++++ Records for the exercise
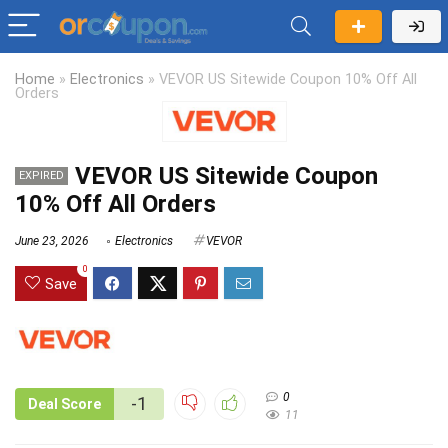
Home
»
Electronics
»
VEVOR US Sitewide Coupon 10% Off All
Orders
VEVOR US Sitewide Coupon
EXPIRED
10% Off All Orders
June 23, 2026
Electronics
VEVOR
0
Save
0
-1
Deal Score
11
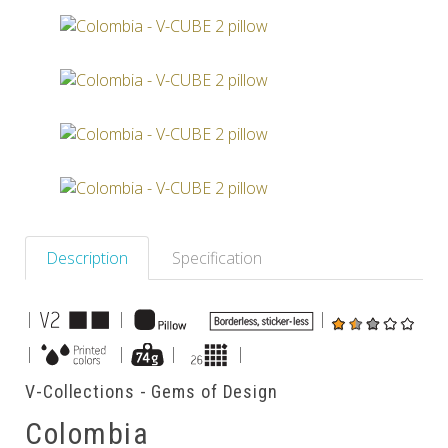
Others
Description
Specification
|
|
|
|
|
|
|
V-Collections - Gems of Design
Colombia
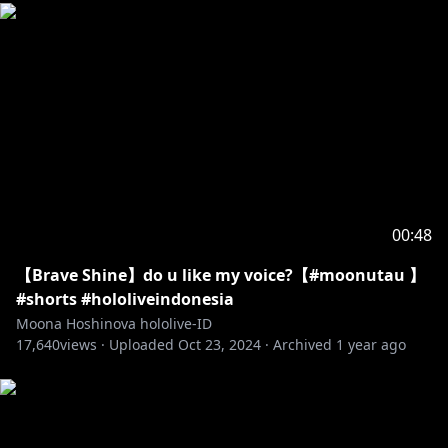
00:48
【Brave Shine】do u like my voice?【#moonutau 】
#shorts #hololiveindonesia
Moona Hoshinova hololive-ID
17,640
views ·
Uploaded
Oct 23, 2024
·
Archived
1 year ago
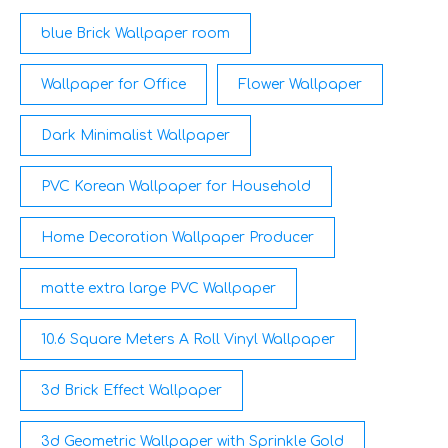
lighting.
blue Brick Wallpaper room
Wallpaper for Office
Flower Wallpaper
Dark Minimalist Wallpaper
PVC Korean Wallpaper for Household
Home Decoration Wallpaper Producer
matte extra large PVC Wallpaper
10.6 Square Meters A Roll Vinyl Wallpaper
3d Brick Effect Wallpaper
3d Geometric Wallpaper with Sprinkle Gold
++++++++
Pull each line holding "Wallpaper" out of the listing.

blue Brick Wallpaper room
Wallpaper for Office
Flower Wallpaper
Dark Minimalist Wallpaper
PVC Korean Wallpaper for Household
Home Decoration Wallpaper Producer
matte extra large PVC Wallpaper
10.6 Square Meters A Roll Vinyl Wallpaper
3d Brick Effect Wallpaper
3d Geometric Wallpaper with Sprinkle Gold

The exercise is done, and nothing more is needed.